[Collected data]
************
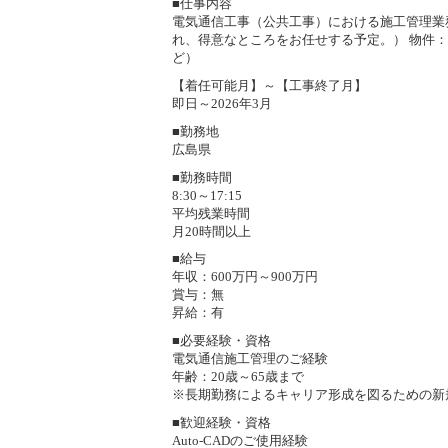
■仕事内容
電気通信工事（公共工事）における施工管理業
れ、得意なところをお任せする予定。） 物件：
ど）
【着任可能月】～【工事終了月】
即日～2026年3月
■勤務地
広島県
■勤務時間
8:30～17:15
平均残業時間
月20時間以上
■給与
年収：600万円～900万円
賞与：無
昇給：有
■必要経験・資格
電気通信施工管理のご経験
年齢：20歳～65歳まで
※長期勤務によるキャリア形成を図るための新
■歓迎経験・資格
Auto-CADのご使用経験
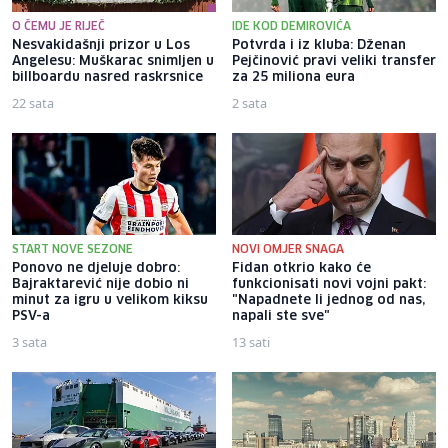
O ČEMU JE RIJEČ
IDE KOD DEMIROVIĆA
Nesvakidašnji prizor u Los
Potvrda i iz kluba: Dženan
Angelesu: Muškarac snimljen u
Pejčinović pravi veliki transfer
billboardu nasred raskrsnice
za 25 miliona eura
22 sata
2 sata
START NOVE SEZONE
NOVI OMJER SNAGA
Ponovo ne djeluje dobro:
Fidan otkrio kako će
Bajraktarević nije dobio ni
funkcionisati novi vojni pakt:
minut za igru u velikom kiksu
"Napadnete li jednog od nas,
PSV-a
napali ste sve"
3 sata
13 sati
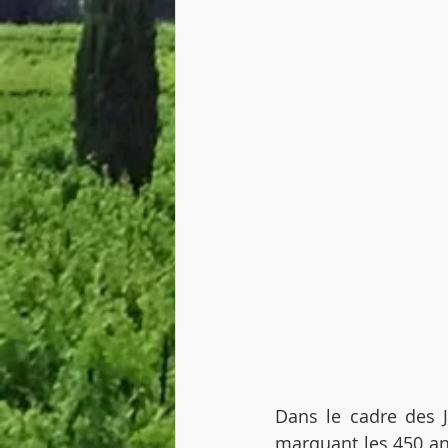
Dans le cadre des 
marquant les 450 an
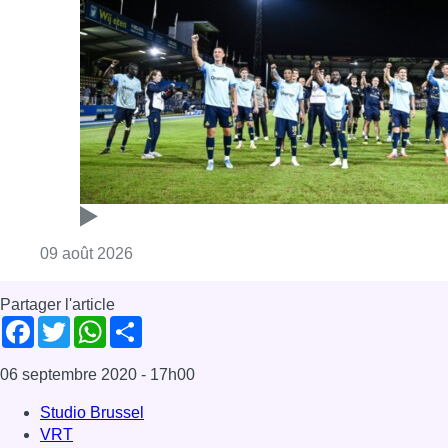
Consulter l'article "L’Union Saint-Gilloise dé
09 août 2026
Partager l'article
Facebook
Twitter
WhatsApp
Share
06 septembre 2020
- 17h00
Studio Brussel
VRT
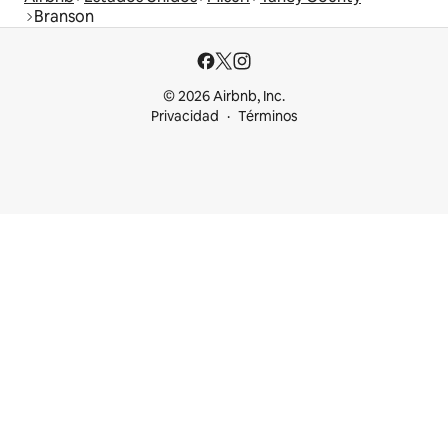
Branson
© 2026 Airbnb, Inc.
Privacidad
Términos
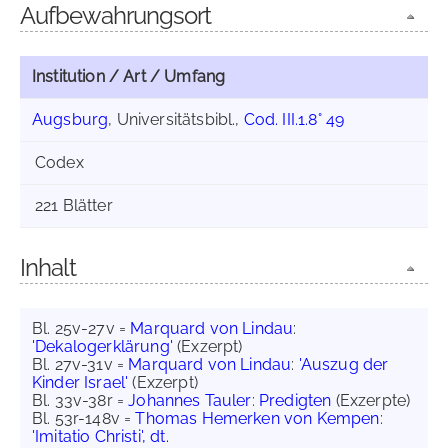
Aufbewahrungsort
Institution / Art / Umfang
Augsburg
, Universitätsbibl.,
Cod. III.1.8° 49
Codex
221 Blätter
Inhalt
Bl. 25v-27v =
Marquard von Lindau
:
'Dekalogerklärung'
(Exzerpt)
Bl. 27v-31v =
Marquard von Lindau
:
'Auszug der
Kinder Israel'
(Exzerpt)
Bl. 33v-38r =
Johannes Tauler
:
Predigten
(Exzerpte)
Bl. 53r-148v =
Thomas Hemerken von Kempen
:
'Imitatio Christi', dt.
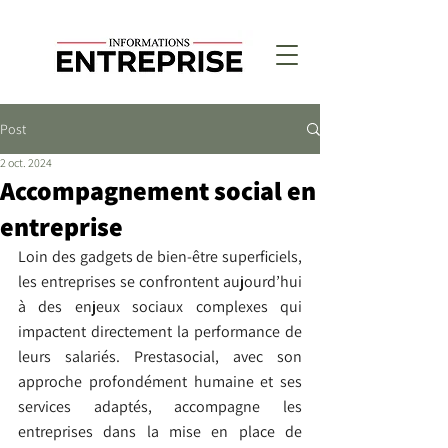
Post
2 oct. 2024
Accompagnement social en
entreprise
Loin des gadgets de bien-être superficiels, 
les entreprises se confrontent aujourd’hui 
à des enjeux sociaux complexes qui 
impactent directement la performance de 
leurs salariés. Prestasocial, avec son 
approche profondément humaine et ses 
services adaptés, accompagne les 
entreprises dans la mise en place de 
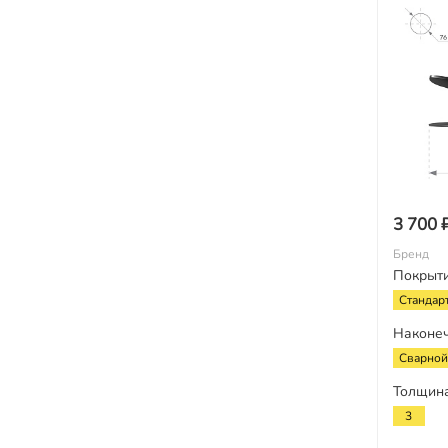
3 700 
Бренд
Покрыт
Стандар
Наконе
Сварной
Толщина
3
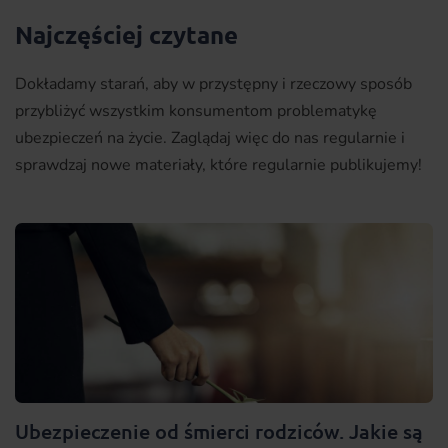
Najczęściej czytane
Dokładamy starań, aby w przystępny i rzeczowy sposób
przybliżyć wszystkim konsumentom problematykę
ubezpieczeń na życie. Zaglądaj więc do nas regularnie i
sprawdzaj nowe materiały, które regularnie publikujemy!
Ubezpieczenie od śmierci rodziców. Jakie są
************
[TASK OBJECTIVE]
Copy out all the data exactly. No images belong in the copy.

[ANSWER TO THE EXERCISE]
■仕事内容
電気通信工事（公共工事）における施工管理業
れ、得意なところをお任せする予定。） 物件：
ど）
【着任可能月】～【工事終了月】
即日～2026年3月
■勤務地
広島県
■勤務時間
8:30～17:15
平均残業時間
月20時間以上
■給与
年収：600万円～900万円
賞与：無
昇給：有
■必要経験・資格
電気通信施工管理のご経験
年齢：20歳～65歳まで
※長期勤務によるキャリア形成を図るための新
■歓迎経験・資格
Auto-CADのご使用経験
O ČEMU JE RIJEČ
IDE KOD DEMIROVIĆA
Nesvakidašnji prizor u Los
Potvrda i iz kluba: Dženan
Angelesu: Muškarac snimljen u
Pejčinović pravi veliki transfer
billboardu nasred raskrsnice
za 25 miliona eura
22 sata
2 sata
START NOVE SEZONE
NOVI OMJER SNAGA
Ponovo ne djeluje dobro:
Fidan otkrio kako će
Bajraktarević nije dobio ni
funkcionisati novi vojni pakt:
minut za igru u velikom kiksu
"Napadnete li jednog od nas,
PSV-a
napali ste sve"
3 sata
13 sati
Dans le cadre des 
marquant les 450 an
Consulter l'article "L’Union Saint-Gilloise dé
09 août 2026
Partager l'article
Facebook
Twitter
WhatsApp
Share
06 septembre 2020
- 17h00
Studio Brussel
VRT
Branson
© 2026 Airbnb, Inc.
Privacidad
Términos
Aufbewahrungsort
Institution / Art / Umfang
Augsburg
, Universitätsbibl.,
Cod. III.1.8° 49
Codex
221 Blätter
Inhalt
Bl. 25v-27v =
Marquard von Lindau
:
'Dekalogerklärung'
(Exzerpt)
Bl. 27v-31v =
Marquard von Lindau
:
'Auszug der
Kinder Israel'
(Exzerpt)
Bl. 33v-38r =
Johannes Tauler
:
Predigten
(Exzerpte)
Bl. 53r-148v =
Thomas Hemerken von Kempen
:
'Imitatio Christi', dt.
Post
2 oct. 2024
Accompagnement social en
entreprise
Loin des gadgets de bien-être superficiels, 
les entreprises se confrontent aujourd’hui 
à des enjeux sociaux complexes qui 
impactent directement la performance de 
leurs salariés. Prestasocial, avec son 
approche profondément humaine et ses 
services adaptés, accompagne les 
entreprises dans la mise en place de 
3 700 
Бренд
Покрыт
Стандар
Наконе
Сварной
Толщина
3
Najczęściej czytane
Dokładamy starań, aby w przystępny i rzeczowy sposób
przybliżyć wszystkim konsumentom problematykę
ubezpieczeń na życie. Zaglądaj więc do nas regularnie i
sprawdzaj nowe materiały, które regularnie publikujemy!
Ubezpieczenie od śmierci rodziców. Jakie są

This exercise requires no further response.